> [RECORD EXCERPTS]:

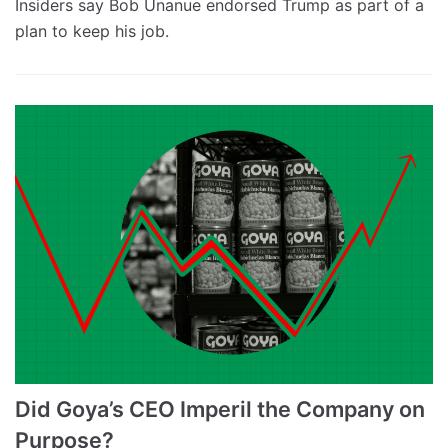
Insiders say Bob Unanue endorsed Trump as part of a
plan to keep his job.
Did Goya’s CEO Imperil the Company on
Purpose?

* * *

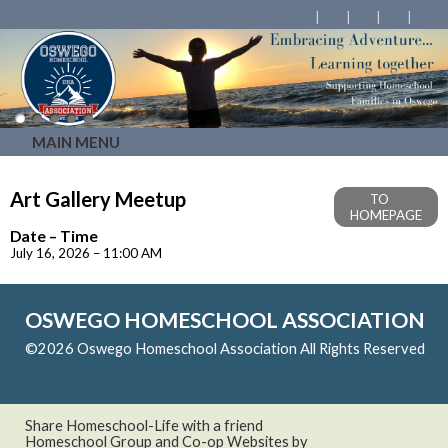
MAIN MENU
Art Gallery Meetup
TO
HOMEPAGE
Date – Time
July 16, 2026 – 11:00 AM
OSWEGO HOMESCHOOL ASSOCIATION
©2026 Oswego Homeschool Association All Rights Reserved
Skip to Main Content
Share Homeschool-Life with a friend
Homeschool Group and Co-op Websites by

...

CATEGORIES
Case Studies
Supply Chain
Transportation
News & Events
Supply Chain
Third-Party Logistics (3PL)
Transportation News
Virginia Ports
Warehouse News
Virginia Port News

> [REQUIREMENT]:
Which lines above hold the word "Transportation"? Copy each of them.

> [REPLY TO THE TASK]:
Transportation
Transportation News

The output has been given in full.